▸ **Problem description**: Copy each entry below exactly as it appears.

[Source records]
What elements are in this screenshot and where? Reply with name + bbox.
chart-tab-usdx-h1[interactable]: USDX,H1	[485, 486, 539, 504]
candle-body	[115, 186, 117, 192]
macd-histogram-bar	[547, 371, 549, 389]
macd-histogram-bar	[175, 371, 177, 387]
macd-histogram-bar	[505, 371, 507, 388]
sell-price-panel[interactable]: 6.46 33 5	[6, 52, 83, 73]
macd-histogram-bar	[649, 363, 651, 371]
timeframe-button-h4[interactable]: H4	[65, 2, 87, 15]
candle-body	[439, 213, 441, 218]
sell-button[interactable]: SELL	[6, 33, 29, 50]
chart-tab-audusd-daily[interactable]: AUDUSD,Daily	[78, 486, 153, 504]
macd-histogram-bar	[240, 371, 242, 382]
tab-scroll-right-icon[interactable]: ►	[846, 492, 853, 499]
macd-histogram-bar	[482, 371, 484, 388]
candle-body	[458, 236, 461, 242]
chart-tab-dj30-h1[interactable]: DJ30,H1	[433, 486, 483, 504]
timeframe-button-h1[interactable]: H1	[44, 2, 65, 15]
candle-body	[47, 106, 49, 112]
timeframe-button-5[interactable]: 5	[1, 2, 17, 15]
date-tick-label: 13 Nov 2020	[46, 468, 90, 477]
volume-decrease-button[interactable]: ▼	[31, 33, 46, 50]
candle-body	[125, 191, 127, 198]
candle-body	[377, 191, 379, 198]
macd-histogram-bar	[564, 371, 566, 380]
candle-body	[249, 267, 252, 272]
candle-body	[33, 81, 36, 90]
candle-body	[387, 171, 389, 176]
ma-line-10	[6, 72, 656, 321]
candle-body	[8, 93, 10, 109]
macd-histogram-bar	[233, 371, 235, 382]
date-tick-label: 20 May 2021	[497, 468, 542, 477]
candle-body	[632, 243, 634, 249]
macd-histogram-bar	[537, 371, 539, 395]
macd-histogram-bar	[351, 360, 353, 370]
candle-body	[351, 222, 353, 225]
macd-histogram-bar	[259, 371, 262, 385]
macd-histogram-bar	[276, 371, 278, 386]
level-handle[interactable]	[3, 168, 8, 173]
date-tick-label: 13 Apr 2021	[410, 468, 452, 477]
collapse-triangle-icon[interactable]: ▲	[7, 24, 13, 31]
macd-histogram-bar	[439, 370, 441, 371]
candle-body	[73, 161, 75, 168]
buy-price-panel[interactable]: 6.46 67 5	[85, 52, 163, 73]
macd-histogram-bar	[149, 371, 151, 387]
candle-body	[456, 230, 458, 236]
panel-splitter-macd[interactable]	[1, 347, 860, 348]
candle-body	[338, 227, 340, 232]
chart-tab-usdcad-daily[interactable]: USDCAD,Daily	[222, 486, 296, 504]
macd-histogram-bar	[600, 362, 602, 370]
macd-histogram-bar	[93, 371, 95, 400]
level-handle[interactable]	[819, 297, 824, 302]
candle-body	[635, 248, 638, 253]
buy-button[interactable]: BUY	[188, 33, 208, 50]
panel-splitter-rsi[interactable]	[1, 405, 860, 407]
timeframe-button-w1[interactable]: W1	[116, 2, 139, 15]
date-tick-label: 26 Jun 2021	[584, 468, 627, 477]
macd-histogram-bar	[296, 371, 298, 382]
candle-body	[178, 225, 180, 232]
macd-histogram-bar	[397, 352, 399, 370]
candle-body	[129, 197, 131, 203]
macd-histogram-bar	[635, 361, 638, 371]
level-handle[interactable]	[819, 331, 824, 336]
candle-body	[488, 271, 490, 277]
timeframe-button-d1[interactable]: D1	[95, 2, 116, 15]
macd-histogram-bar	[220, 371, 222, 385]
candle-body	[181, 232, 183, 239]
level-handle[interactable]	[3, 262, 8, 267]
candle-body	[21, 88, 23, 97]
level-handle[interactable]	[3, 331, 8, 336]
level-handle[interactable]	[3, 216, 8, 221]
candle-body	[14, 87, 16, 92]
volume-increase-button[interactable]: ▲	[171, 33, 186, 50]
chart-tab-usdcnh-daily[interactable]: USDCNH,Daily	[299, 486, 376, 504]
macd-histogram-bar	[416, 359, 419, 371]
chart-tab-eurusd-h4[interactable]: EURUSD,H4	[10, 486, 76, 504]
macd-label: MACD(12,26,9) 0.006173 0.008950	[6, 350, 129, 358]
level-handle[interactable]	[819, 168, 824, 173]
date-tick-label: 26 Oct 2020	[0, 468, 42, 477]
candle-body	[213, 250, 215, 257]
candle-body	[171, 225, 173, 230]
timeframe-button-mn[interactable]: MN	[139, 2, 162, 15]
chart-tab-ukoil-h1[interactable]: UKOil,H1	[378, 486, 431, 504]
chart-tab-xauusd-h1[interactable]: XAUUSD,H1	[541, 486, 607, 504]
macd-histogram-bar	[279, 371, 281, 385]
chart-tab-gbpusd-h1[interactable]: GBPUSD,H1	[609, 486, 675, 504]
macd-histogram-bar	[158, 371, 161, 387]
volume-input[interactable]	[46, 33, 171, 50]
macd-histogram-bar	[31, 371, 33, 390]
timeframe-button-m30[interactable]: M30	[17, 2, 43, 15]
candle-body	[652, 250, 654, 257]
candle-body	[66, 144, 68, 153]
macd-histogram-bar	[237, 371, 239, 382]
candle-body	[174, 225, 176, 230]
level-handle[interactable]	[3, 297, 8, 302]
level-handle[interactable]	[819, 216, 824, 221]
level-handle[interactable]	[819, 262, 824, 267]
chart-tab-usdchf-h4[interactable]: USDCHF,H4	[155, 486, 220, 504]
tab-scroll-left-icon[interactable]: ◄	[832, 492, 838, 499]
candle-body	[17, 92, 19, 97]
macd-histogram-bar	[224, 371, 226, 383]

▸ **Response area**:
What elements are in this screenshot and where? Reply with name + bbox.
chart-tab-usdx-h1[interactable]: USDX,H1	[485, 486, 539, 504]
candle-body	[115, 186, 117, 192]
macd-histogram-bar	[547, 371, 549, 389]
macd-histogram-bar	[175, 371, 177, 387]
macd-histogram-bar	[505, 371, 507, 388]
sell-price-panel[interactable]: 6.46 33 5	[6, 52, 83, 73]
macd-histogram-bar	[649, 363, 651, 371]
timeframe-button-h4[interactable]: H4	[65, 2, 87, 15]
candle-body	[439, 213, 441, 218]
sell-button[interactable]: SELL	[6, 33, 29, 50]
chart-tab-audusd-daily[interactable]: AUDUSD,Daily	[78, 486, 153, 504]
macd-histogram-bar	[240, 371, 242, 382]
tab-scroll-right-icon[interactable]: ►	[846, 492, 853, 499]
macd-histogram-bar	[482, 371, 484, 388]
candle-body	[458, 236, 461, 242]
chart-tab-dj30-h1[interactable]: DJ30,H1	[433, 486, 483, 504]
timeframe-button-h1[interactable]: H1	[44, 2, 65, 15]
candle-body	[47, 106, 49, 112]
timeframe-button-5[interactable]: 5	[1, 2, 17, 15]
date-tick-label: 13 Nov 2020	[46, 468, 90, 477]
volume-decrease-button[interactable]: ▼	[31, 33, 46, 50]
candle-body	[125, 191, 127, 198]
candle-body	[377, 191, 379, 198]
macd-histogram-bar	[564, 371, 566, 380]
candle-body	[249, 267, 252, 272]
candle-body	[33, 81, 36, 90]
candle-body	[387, 171, 389, 176]
ma-line-10	[6, 72, 656, 321]
candle-body	[8, 93, 10, 109]
macd-histogram-bar	[233, 371, 235, 382]
date-tick-label: 20 May 2021	[497, 468, 542, 477]
candle-body	[632, 243, 634, 249]
macd-histogram-bar	[537, 371, 539, 395]
macd-histogram-bar	[351, 360, 353, 370]
candle-body	[351, 222, 353, 225]
macd-histogram-bar	[259, 371, 262, 385]
macd-histogram-bar	[276, 371, 278, 386]
level-handle[interactable]	[3, 168, 8, 173]
date-tick-label: 13 Apr 2021	[410, 468, 452, 477]
collapse-triangle-icon[interactable]: ▲	[7, 24, 13, 31]
macd-histogram-bar	[439, 370, 441, 371]
candle-body	[73, 161, 75, 168]
buy-price-panel[interactable]: 6.46 67 5	[85, 52, 163, 73]
macd-histogram-bar	[149, 371, 151, 387]
candle-body	[456, 230, 458, 236]
panel-splitter-macd[interactable]	[1, 347, 860, 348]
candle-body	[338, 227, 340, 232]
chart-tab-usdcad-daily[interactable]: USDCAD,Daily	[222, 486, 296, 504]
macd-histogram-bar	[600, 362, 602, 370]
macd-histogram-bar	[93, 371, 95, 400]
level-handle[interactable]	[819, 297, 824, 302]
candle-body	[635, 248, 638, 253]
buy-button[interactable]: BUY	[188, 33, 208, 50]
panel-splitter-rsi[interactable]	[1, 405, 860, 407]
timeframe-button-w1[interactable]: W1	[116, 2, 139, 15]
date-tick-label: 26 Jun 2021	[584, 468, 627, 477]
macd-histogram-bar	[296, 371, 298, 382]
candle-body	[178, 225, 180, 232]
macd-histogram-bar	[397, 352, 399, 370]
candle-body	[129, 197, 131, 203]
macd-histogram-bar	[635, 361, 638, 371]
level-handle[interactable]	[819, 331, 824, 336]
candle-body	[488, 271, 490, 277]
timeframe-button-d1[interactable]: D1	[95, 2, 116, 15]
macd-histogram-bar	[220, 371, 222, 385]
candle-body	[181, 232, 183, 239]
level-handle[interactable]	[3, 262, 8, 267]
candle-body	[21, 88, 23, 97]
level-handle[interactable]	[3, 331, 8, 336]
level-handle[interactable]	[3, 216, 8, 221]
candle-body	[14, 87, 16, 92]
volume-increase-button[interactable]: ▲	[171, 33, 186, 50]
chart-tab-usdcnh-daily[interactable]: USDCNH,Daily	[299, 486, 376, 504]
macd-histogram-bar	[416, 359, 419, 371]
chart-tab-eurusd-h4[interactable]: EURUSD,H4	[10, 486, 76, 504]
macd-label: MACD(12,26,9) 0.006173 0.008950	[6, 350, 129, 358]
level-handle[interactable]	[819, 168, 824, 173]
date-tick-label: 26 Oct 2020	[0, 468, 42, 477]
candle-body	[213, 250, 215, 257]
candle-body	[171, 225, 173, 230]
timeframe-button-mn[interactable]: MN	[139, 2, 162, 15]
chart-tab-ukoil-h1[interactable]: UKOil,H1	[378, 486, 431, 504]
chart-tab-xauusd-h1[interactable]: XAUUSD,H1	[541, 486, 607, 504]
macd-histogram-bar	[279, 371, 281, 385]
chart-tab-gbpusd-h1[interactable]: GBPUSD,H1	[609, 486, 675, 504]
macd-histogram-bar	[158, 371, 161, 387]
volume-input[interactable]	[46, 33, 171, 50]
macd-histogram-bar	[31, 371, 33, 390]
timeframe-button-m30[interactable]: M30	[17, 2, 43, 15]
candle-body	[652, 250, 654, 257]
candle-body	[66, 144, 68, 153]
macd-histogram-bar	[237, 371, 239, 382]
candle-body	[174, 225, 176, 230]
level-handle[interactable]	[3, 297, 8, 302]
level-handle[interactable]	[819, 216, 824, 221]
level-handle[interactable]	[819, 262, 824, 267]
chart-tab-usdchf-h4[interactable]: USDCHF,H4	[155, 486, 220, 504]
tab-scroll-left-icon[interactable]: ◄	[832, 492, 838, 499]
candle-body	[17, 92, 19, 97]
macd-histogram-bar	[224, 371, 226, 383]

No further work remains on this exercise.